When can you legally act in self-defense? Laws vary from state to state, but generally, you are only legally authorized to use lethal force in self-defense if there is an immediate threat of great bodily injury or death to you or to another person. Still, it’s not uncommon for people to claim they were acting in self-defense even if the circumstances don’t fit the legal requirements.
That would appear to be the case for a security guard in Chicago charged with attempted murder and other charges after he shot a customer three times. 42-year old Chester Holmes claims he was acting in self-defense… because the customer wasn’t wearing a mask and he was afraid of catching COVID-19.
The argument did not sway cook County Judge Mary Marubio.
“The victim fled the store, fell outside, followed by the defendant [who], according to the surveillance video, shot a second time. The defendant then paces back and forth and shot a third time,” Marubio said before ordering 42-year-old Chester Holmes held without bail.
Holmes, who is barred from possessing a weapon because he is a four-time convicted felon and registered child sex offender, was working as an armed security guard at the store on the 6000 block of South Racine when a 28-year-old man walked in without a COVID mask around 9:53 am. Monday, according to Assistant State’s Attorney Darryl Auguste.
Holmes and the victim argued about the mask policy and the victim eventually left. He then turned around and walked back in. When he did, Holmes met him with a drawn handgun and shot him, Auguste said.
After he was shot the victim fled the store, only to collapse on the ground outside. Prosecutors say Holmes then walked outside the store and shot the victim two more times before he himself fled the scene.
According to CWB Chicago, Holmes is a four-time felon who’s previously been convicted of sexually assaulting a 6-year old girl and sexually abusing a 15-year old. Holmes also served two stints in prison for failing to register as a sex offender for those crimes, yet somehow Holmes was hired as an armed guard for the store despite being prohibited by state and federal law from lawfully possessing a firearm.
Now, it is possible to legally act in armed self-defense even as a prohibited person, but if a gun is used you’re still going to be facing felon in possession charges. Still, Holmes’ attorney is apparently trying to make the best of a really weak case by arguing that his client was acting to protect himself when he shot the returning customer.

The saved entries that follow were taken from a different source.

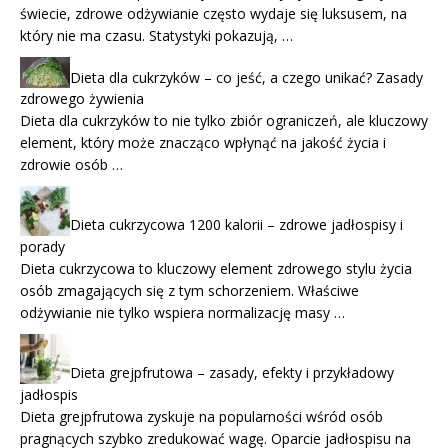
świecie, zdrowe odżywianie często wydaje się luksusem, na
który nie ma czasu. Statystyki pokazują, …
Dieta dla cukrzyków – co jeść, a czego unikać? Zasady
zdrowego żywienia
Dieta dla cukrzyków to nie tylko zbiór ograniczeń, ale kluczowy
element, który może znacząco wpłynąć na jakość życia i
zdrowie osób …
Dieta cukrzycowa 1200 kalorii – zdrowe jadłospisy i
porady
Dieta cukrzycowa to kluczowy element zdrowego stylu życia
osób zmagających się z tym schorzeniem. Właściwe
odżywianie nie tylko wspiera normalizację masy …
Dieta grejpfrutowa – zasady, efekty i przykładowy
jadłospis
Dieta grejpfrutowa zyskuje na popularności wśród osób
pragnących szybko zredukować wagę. Oparcie jadłospisu na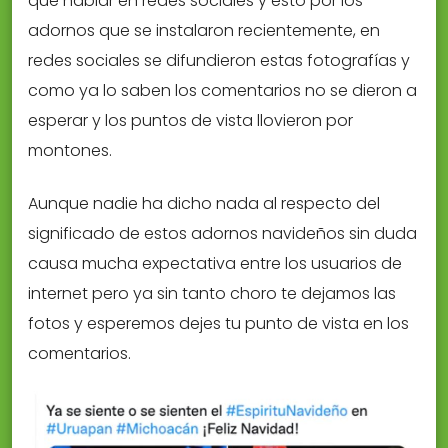
qué hablar en redes sociales y esto por los
adornos que se instalaron recientemente, en
redes sociales se difundieron estas fotografías y
como ya lo saben los comentarios no se dieron a
esperar y los puntos de vista llovieron por
montones.
Aunque nadie ha dicho nada al respecto del
significado de estos adornos navideños sin duda
causa mucha expectativa entre los usuarios de
internet pero ya sin tanto choro te dejamos las
fotos y esperemos dejes tu punto de vista en los
comentarios.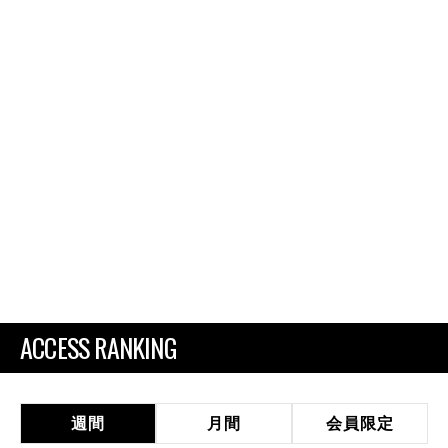
ACCESS RANKING
週間
月間
会員限定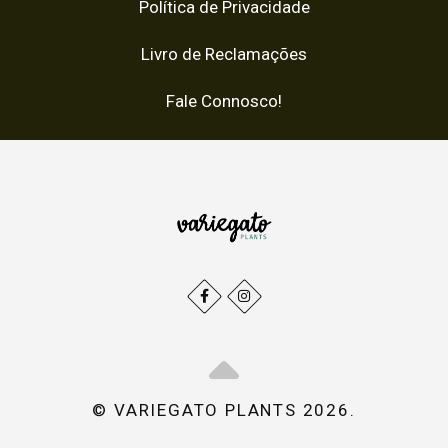
Política de Privacidade
Livro de Reclamações
Fale Connosco!
© VARIEGATO PLANTS 2026.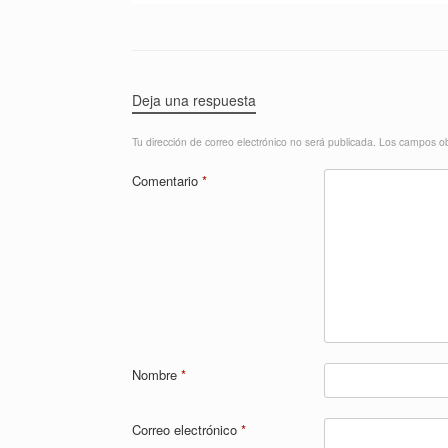
Deja una respuesta
Tu dirección de correo electrónico no será publicada.
Los campos ob
Comentario
*
Nombre
*
Correo electrónico
*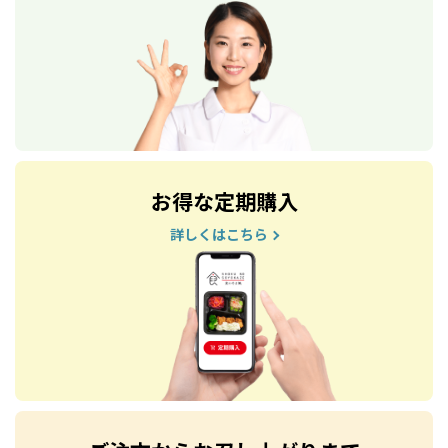
お得な定期購入
詳しくはこちら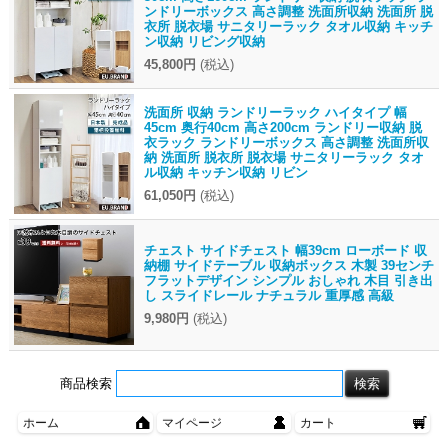
ンドリーボックス 高さ調整 洗面所収納 洗面所 脱
衣所 脱衣場 サニタリーラック タオル収納 キッチ
ン収納 リビング収納
45,800円
(税込)
洗面所 収納 ランドリーラック ハイタイプ 幅
45cm 奥行40cm 高さ200cm ランドリー収納 脱
衣ラック ランドリーボックス 高さ調整 洗面所収
納 洗面所 脱衣所 脱衣場 サニタリーラック タオ
ル収納 キッチン収納 リビン
61,050円
(税込)
チェスト サイドチェスト 幅39cm ローボード 収
納棚 サイドテーブル 収納ボックス 木製 39センチ
フラットデザイン シンプル おしゃれ 木目 引き出
し スライドレール ナチュラル 重厚感 高級
9,980円
(税込)
商品検索
ホーム
マイページ
カート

“This is obviously going to be a self-defense case,” Friedman said after hearing the allegations. He called the circumstances “basically, a customer who’s unruly, who wants to put other lives at risk,” by not wearing a COVID mask.
Holmes, Friedman argued, “reacted in self-defense” to a man who wasn’t wearing a COVID mask.
It’s pretty ballsy to argue that it was the unmasked customer putting lives at risk, as opposed to the guy who actually shot someone. Unruly doesn’t equal dangerous, and it certainly doesn’t equate to an immediate threat of death or great bodily injury. It doesn’t sound like the customer threw a punch or tried to attack Holmes in any way, but was shot simply for walking back in to the store. That might be a trespassing offense, but it wouldn’t justify shooting the customer. And even if a judge or jury did buy the argument that the first shot was in self-defense, there’s the allegation that Holmes walked outside and fired two more shots into the customer as he lay bleeding on the ground and posed no threat at all.
The bad news for Chester Holmes is that the judge overseeing his bond hearing didn’t accept his rationale for shooting the customer, but if I were Holmes I would take heart in the fact that the vast majority of felony cases in Cook County end up in plea bargains. Holmes might not be able to skate on all charges, but chances are he’s going to be offered a deal that will result in little-to-no prison time for his alleged attack on the unmasked customer. That’s good news for Holmes, but bad news for the rest of us.